In a method of fabricating the CMOS device 400 according to the third embodiment of the present invention, the N-well is formed by implanting ions of a group V element into a predetermined region of the P-type substrate. Also, a general CMOS fabricating method can be applied to implement the NMOS element. The present invention can also be applied to a P-well type CMOS device in which a PMOS element is formed in an N-type substrate and an NMOS element is formed in a P-well.

FIG. 10 is a sectional view of a twin well CMOS device 500 including a salicide (e.g., a Ti-salicide) according to a fourth embodiment of the present invention.

The twin well CMOS device 500 is a CMOS device in which a P-well is formed in a portion of a substrate and an N-well is formed in another portion of the substrate. The twin well CMOS device 500 according to the present invention comprises a CMOS device having a more optimized PMOS and NMOS performance.

In the twin well CMOS device 500 according to the fourth embodiment of the present invention, a PMOS element is implemented or located in an N-well in a portion of a semiconductor substrate (e.g., in a first active area), and simultaneously and/or independently, an NMOS element is implemented in a P-well in another portion of the semiconductor substrate (e.g., in a second active area).

Each of the PMOS and NMOS elements includes a substrate 510 with an active area, a gate oxide layer 542 on the substrate 510, a gate 550 on the gate oxide layer 542, first (optional) sidewalls 544 on sides of the gate 550, the first sidewalls 544 being unitary with the gate oxide layer 542 and in contact with a portion of the gate 550, second sidewalls 590 outside the first sidewalls 544 (and under an upper portion of the gate 550), spacers 560 outside the second sidewalls 590, and a salicide layer 580 on the gate 550 and the active area of the substrate 510 that may be formed by depositing and annealing a metal layer.
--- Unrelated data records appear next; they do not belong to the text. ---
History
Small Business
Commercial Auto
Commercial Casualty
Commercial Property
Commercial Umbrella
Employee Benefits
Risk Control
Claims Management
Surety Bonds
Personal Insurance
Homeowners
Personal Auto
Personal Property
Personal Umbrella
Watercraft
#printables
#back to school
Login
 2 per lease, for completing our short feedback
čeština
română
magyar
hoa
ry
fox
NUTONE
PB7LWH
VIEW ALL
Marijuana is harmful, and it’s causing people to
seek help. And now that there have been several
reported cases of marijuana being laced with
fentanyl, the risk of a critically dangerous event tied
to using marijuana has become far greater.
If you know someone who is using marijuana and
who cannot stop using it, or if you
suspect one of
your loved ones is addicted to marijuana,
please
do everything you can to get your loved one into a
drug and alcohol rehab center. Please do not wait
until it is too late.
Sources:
The gate oxide layer 542 and the first sidewalls 544 may form a unitary gate insulating layer 540. In the gate insulating layer 540, a portion in contact with the substrate 510 may be referred to as the gate oxide layer 542, and the remaining portion (or at least the vertical portion thereof) may be referred to as the sidewall(s) 544.

According to the present invention, the damascene gate structure and the salicide (particularly the Ti salicide) make it possible for the MOS and CMOS devices to reduce the specific resistance of the salicide, to be stable in terms of contact leakage, and to have high electrical efficiency.
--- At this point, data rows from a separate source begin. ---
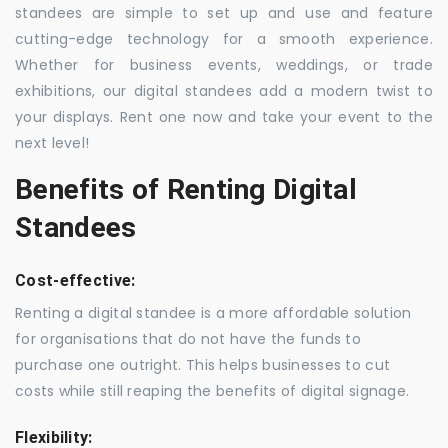
standees are simple to set up and use and feature
cutting-edge technology for a smooth experience.
Whether for business events, weddings, or trade
exhibitions, our digital standees add a modern twist to
your displays. Rent one now and take your event to the
next level!
Benefits of Renting Digital
Standees
Cost-effective:
Renting a digital standee is a more affordable solution
for organisations that do not have the funds to
purchase one outright. This helps businesses to cut
costs while still reaping the benefits of digital signage.
Flexibility: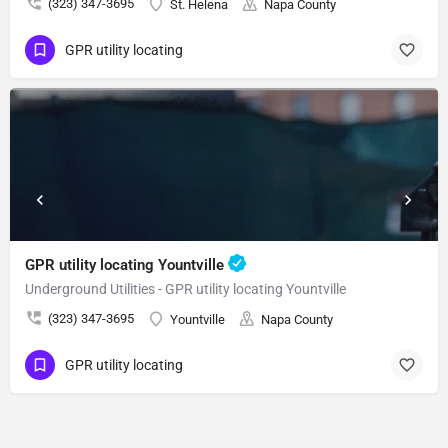
(323) 347-3695
St. Helena
Napa County
GPR utility locating
GPR utility locating Yountville
Underground Utilities - GPR utility locating Yountville
(323) 347-3695
Yountville
Napa County
GPR utility locating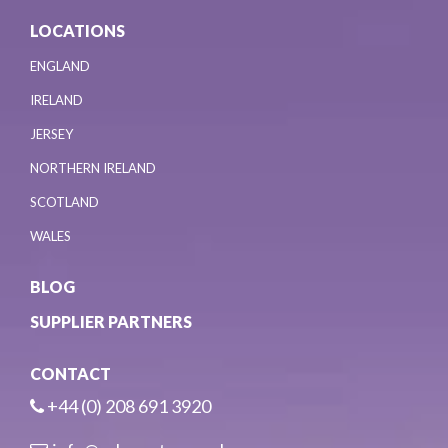
LOCATIONS
ENGLAND
IRELAND
JERSEY
NORTHERN IRELAND
SCOTLAND
WALES
BLOG
SUPPLIER PARTNERS
CONTACT
+44 (0) 208 691 3920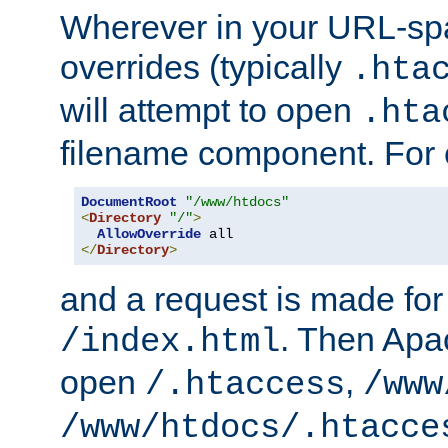
Wherever in your URL-sp
overrides (typically
.hta
will attempt to open
.hta
filename component. For
DocumentRoot
"/www/htdocs"
<
Directory
"/"
>
AllowOverride
</
Directory
>
and a request is made for
. Then Apac
/index.html
open
,
/.htaccess
/www
/www/htdocs/.htacce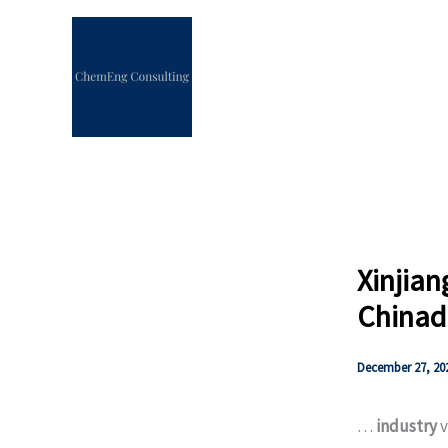
Skip
to
content
Xinjian
Chinad
December 27, 20
…
industry
v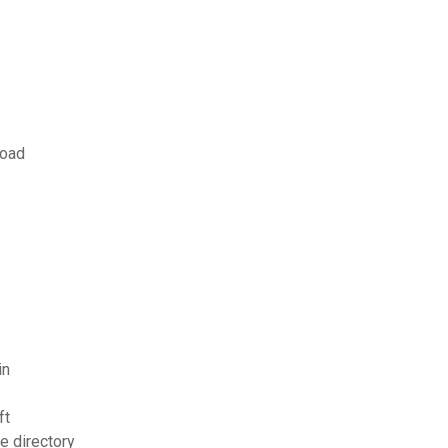
load
in
ft
e directory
It will be apparent to those skilled in the art that various modifications and variations can be made in the present invention. Thus, it is intended that the present invention covers the modifications and variations of this invention provided they come within the scope of the appended claims and their equivalent.

Claims

1. A metal oxide semiconductor (MOS) device comprising:

a substrate having an active area;

a gate oxide layer on the substrate;

a gate on the gate oxide layer;

first sidewalls on sides of the gate, the first sidewalls contacting the gate oxide layer;

spacers outside the first sidewalls; and

a salicide layer on the gate and the active area of the substrate.

2. The MOS device according to claim 1, wherein the gate oxide layer includes a first gate oxide layer having a thickness of 45-55 Å and a second gate oxide layer having a thickness of 20-30 Å.
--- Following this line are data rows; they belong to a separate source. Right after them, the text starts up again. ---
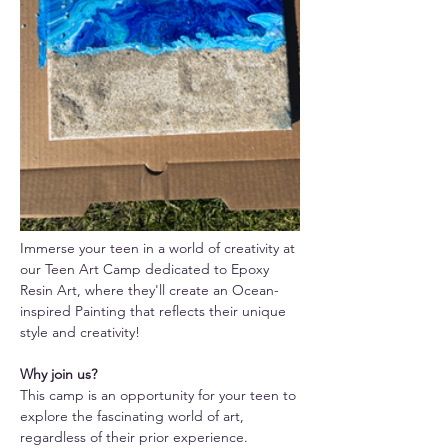
Immerse your teen in a world of creativity at 
our Teen Art Camp dedicated to Epoxy 
Resin Art, where they'll create an Ocean-
inspired Painting that reflects their unique 
style and creativity!
Why join us? 
This camp is an opportunity for your teen to 
explore the fascinating world of art, 
regardless of their prior experience. 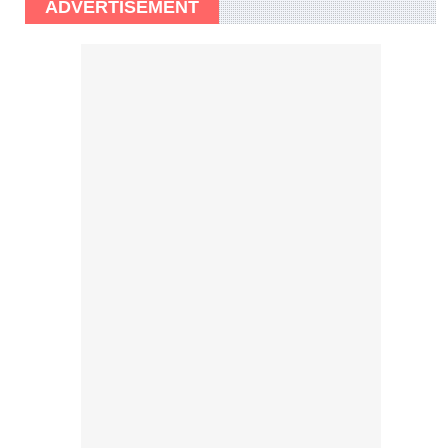
ADVERTISEMENT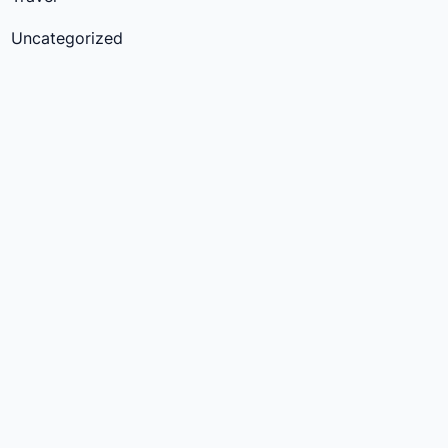
Uncategorized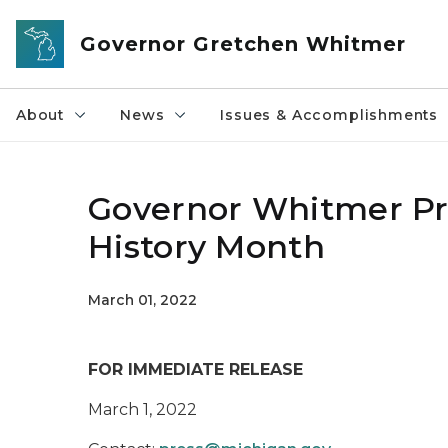
Skip to main content
Governor Gretchen Whitmer
About
News
Issues & Accomplishments
Governor Whitmer Pr
History Month
March 01, 2022
FOR IMMEDIATE RELEASE
March 1, 2022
3. The MOS device according to claim 1, wherein the gate comprises polysilicon having a thickness of 4500-6000 Å.

4. The MOS device according to claim 1, wherein the salicide layer is formed by depositing a metal layer on the gate and the active area of the substrate and annealing the deposited metal layer.

5. The MOS device according to claim 4, wherein the metal layer comprises Ti having a deposited thickness of 300-400 Å.

6. The MOS device according to claim 1, wherein the gate comprises an upper portion having a first width and a lower portion having a second width, the first width being greater than the second width.

7. The MOS device according to claim 1, wherein the MOS device has a 0.25-μm design rule or less.

8. The MOS device according to claim 1, wherein the salicide layer comprises Ti silicide, and the MOS device further comprises a TiN layer on the Ti silicide, the TiN layer having a thickness of 100-200 Å.

9. A complementary metal oxide semiconductor (CMOS) device comprising an NMOS element and a PMOS element, each of the NMOS element and the PMOS element including:

a substrate having an active area;

a gate oxide layer on the substrate;

a gate on the gate oxide layer;

first sidewalls on sides of the gate, the first sidewalls contacting the gate oxide;

spacers outside the first sidewalls; and

a salicide layer on the gate and the active area of the substrate.

10. The CMOS device according to claim 9, wherein the gate comprises polysilicon having a thickness of 4500-6000 Å.

11. The CMOS device according to claim 9, wherein the salicide layer comprises Ti silicide, and the CMOS device further comprises a TiN layer on the Ti silicide, the TiN layer having a thickness of 100-200 Å.

12. The CMOS device according to claim 9, wherein the gate comprises an upper portion having a first width and a lower portion having a second width, the first width being greater than the second width.

13. The CMOS device according to claim 9, wherein the CMOS device has a 0.25-μm design rule or less.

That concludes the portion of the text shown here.